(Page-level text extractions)
=====
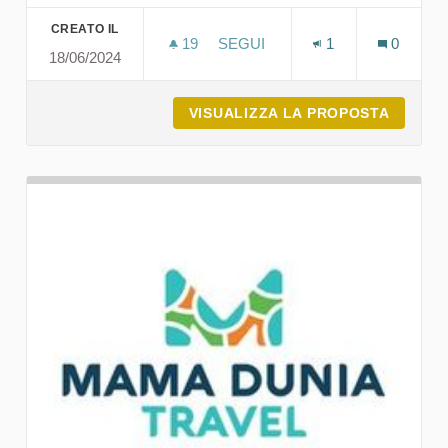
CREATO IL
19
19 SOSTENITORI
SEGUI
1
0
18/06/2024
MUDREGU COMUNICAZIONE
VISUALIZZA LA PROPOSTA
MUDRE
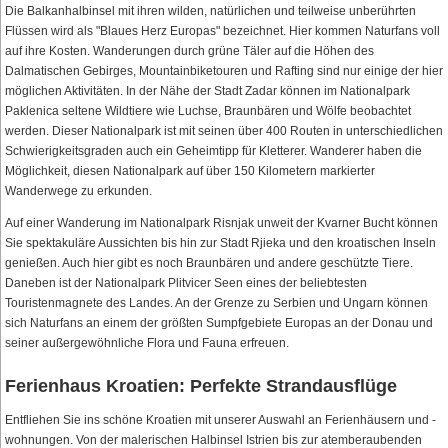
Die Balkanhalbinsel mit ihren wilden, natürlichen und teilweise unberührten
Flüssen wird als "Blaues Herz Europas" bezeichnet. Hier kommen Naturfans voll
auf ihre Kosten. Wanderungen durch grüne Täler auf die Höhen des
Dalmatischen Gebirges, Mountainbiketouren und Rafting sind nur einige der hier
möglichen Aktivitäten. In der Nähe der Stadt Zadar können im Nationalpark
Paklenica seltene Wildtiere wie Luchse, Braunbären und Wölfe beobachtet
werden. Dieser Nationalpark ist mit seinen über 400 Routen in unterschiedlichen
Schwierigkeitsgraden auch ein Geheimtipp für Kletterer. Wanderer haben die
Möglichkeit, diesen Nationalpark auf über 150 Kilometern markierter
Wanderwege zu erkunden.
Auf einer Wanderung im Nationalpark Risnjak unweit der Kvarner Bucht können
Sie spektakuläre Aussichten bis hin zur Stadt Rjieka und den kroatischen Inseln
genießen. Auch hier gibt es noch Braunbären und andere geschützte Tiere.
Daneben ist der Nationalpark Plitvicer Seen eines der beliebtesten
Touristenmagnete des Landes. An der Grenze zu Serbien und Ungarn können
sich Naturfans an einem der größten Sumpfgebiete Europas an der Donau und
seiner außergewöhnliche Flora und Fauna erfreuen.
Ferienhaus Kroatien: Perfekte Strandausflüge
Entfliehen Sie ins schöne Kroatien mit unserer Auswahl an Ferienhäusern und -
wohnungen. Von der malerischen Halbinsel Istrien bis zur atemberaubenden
=====
EXERCISE DESCRIPTION =
Every line above in which the word "Europas" is present must be copied into the answer.

ANSWER SPACE =
Flüssen wird als "Blaues Herz Europas" bezeichnet. Hier kommen Naturfans voll
sich Naturfans an einem der größten Sumpfgebiete Europas an der Donau und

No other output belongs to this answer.